* [Requirement] If a line below contains the string "each", copy it out.

__________________________________________________

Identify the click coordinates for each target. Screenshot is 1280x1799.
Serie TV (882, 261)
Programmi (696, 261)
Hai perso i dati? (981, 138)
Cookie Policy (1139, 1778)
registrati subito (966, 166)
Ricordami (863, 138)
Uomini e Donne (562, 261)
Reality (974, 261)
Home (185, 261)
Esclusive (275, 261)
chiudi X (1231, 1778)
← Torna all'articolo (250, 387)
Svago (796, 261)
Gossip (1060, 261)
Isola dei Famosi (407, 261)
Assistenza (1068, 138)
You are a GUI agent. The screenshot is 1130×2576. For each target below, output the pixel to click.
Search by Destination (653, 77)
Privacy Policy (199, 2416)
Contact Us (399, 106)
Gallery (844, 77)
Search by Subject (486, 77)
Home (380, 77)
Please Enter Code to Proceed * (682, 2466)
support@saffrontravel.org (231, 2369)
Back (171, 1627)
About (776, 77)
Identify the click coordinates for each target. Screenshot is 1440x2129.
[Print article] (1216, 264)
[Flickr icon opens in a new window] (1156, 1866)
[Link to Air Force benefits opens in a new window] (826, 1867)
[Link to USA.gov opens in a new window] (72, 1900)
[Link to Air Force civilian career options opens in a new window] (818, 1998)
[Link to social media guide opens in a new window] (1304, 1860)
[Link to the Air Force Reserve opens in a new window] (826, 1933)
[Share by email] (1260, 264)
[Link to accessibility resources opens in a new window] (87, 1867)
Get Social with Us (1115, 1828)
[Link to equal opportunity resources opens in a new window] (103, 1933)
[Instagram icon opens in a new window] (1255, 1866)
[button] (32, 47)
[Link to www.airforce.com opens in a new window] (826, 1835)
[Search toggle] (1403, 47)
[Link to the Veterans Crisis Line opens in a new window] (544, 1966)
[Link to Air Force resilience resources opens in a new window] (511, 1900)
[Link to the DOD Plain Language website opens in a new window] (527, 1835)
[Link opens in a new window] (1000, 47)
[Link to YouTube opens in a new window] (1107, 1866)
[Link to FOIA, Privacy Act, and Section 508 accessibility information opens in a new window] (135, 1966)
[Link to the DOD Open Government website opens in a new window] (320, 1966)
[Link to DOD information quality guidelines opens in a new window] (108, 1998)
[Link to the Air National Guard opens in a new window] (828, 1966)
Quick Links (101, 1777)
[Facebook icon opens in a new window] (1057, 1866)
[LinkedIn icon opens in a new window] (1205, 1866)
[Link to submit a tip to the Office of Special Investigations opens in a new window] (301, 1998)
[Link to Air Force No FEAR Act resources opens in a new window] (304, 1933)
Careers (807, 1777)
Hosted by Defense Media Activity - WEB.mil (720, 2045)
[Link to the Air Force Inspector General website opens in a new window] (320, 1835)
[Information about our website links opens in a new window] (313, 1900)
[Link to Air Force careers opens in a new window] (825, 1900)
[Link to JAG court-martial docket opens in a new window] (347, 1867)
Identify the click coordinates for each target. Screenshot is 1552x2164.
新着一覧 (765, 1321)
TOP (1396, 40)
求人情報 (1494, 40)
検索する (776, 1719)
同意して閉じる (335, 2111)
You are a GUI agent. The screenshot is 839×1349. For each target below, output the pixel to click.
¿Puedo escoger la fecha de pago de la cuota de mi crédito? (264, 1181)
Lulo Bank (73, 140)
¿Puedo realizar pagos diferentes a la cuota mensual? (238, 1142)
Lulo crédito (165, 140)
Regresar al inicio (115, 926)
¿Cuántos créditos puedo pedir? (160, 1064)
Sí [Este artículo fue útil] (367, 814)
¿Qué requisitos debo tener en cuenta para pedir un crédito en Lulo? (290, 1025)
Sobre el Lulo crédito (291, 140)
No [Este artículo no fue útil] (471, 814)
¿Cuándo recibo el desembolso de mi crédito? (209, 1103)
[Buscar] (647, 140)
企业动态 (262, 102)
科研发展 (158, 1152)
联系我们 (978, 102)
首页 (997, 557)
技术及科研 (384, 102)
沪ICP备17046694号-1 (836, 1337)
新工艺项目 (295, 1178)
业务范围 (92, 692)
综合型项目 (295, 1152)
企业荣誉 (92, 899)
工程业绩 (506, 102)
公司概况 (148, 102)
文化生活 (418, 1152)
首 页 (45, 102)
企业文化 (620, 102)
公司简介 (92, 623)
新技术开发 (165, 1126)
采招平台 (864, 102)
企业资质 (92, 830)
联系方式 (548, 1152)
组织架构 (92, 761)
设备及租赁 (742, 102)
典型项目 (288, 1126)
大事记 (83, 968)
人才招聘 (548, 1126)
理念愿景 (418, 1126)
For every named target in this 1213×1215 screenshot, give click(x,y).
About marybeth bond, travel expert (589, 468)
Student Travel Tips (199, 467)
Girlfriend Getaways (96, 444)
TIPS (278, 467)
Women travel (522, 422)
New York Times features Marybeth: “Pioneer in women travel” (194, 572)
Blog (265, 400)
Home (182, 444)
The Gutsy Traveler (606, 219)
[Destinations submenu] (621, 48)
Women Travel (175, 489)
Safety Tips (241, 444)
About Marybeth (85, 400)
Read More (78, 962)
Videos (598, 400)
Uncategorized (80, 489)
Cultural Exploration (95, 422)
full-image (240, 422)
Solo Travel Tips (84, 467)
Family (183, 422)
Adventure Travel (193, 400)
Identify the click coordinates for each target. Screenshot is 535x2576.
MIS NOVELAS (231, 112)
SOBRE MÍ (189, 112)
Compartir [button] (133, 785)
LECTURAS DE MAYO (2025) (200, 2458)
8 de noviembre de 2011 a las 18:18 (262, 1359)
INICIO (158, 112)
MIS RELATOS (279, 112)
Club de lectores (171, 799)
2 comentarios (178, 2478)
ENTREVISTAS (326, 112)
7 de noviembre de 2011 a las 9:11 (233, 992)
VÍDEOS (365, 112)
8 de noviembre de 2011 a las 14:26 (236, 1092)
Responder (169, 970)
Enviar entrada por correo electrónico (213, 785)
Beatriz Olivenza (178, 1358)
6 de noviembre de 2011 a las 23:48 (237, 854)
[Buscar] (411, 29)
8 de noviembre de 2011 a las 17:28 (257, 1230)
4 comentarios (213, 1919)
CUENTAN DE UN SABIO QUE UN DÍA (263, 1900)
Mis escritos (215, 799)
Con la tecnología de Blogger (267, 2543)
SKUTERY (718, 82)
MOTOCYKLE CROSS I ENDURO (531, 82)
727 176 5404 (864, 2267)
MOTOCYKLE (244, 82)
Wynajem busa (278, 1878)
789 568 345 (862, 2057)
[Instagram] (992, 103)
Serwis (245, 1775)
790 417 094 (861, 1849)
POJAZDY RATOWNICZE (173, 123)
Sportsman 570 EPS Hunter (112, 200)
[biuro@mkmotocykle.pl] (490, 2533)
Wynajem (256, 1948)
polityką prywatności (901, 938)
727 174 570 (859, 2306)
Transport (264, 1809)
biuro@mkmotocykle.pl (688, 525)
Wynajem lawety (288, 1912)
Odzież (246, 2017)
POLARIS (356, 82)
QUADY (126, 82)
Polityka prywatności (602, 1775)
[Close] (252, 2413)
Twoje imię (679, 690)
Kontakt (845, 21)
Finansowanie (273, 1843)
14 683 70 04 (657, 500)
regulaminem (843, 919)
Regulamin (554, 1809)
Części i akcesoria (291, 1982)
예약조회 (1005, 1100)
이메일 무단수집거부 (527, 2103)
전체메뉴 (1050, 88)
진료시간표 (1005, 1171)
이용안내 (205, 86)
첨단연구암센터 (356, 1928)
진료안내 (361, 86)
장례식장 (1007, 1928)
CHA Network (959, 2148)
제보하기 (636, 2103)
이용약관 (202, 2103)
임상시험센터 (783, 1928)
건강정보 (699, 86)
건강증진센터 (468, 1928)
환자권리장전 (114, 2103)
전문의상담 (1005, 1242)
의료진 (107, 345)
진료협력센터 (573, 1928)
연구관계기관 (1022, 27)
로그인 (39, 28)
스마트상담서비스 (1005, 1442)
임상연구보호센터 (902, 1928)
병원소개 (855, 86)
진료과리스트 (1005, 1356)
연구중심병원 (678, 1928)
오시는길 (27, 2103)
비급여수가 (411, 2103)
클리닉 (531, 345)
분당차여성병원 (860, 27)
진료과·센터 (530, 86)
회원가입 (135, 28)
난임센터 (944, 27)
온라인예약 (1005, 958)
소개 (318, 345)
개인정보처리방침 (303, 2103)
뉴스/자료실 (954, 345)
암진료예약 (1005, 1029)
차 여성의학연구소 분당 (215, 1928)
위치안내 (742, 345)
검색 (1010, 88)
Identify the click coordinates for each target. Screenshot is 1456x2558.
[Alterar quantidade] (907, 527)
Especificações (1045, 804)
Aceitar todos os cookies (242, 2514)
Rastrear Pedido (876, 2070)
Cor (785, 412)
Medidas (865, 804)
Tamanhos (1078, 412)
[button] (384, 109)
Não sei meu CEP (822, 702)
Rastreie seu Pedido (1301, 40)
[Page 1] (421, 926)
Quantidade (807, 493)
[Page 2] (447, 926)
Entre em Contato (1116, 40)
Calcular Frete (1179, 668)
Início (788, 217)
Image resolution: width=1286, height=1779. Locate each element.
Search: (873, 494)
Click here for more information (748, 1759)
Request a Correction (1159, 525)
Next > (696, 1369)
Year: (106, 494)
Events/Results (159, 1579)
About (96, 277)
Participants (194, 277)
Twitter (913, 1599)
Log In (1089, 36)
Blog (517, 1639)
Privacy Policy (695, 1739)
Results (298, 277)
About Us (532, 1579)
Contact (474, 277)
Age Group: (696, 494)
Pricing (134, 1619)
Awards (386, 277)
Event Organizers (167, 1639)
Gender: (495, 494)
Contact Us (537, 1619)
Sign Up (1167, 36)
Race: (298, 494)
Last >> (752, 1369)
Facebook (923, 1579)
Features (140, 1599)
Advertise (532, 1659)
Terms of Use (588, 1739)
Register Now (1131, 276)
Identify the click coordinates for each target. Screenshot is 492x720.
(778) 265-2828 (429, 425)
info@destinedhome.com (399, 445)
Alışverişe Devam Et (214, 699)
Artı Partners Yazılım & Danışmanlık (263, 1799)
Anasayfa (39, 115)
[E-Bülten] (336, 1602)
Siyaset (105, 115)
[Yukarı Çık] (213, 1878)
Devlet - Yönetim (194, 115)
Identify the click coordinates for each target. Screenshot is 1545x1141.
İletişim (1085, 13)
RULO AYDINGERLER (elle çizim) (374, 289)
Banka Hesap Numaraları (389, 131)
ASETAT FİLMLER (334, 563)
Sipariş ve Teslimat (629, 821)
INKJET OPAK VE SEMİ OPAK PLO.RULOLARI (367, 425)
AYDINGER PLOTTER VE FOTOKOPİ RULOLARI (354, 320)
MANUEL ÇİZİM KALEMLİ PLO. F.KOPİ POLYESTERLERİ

__________________________________________________

* [Result of this exercise]
Identify the click coordinates for each target. Screenshot is 1280x1799.
You are a GUI agent. The screenshot is 1130×2576. For each target below, output the pixel to click.
Identify the click coordinates for each target. Screenshot is 1440x2129.
Identify the click coordinates for each target. Screenshot is 1552x2164.
You are a GUI agent. The screenshot is 839×1349. For each target below, output the pixel to click.
Identify the click coordinates for each target. Screenshot is 535x2576.
Identify the click coordinates for each target. Screenshot is 1456x2558.
Image resolution: width=1286, height=1779. Locate each element.
Identify the click coordinates for each target. Screenshot is 492x720.
Identify the click coordinates for each target. Screenshot is 1545x1141.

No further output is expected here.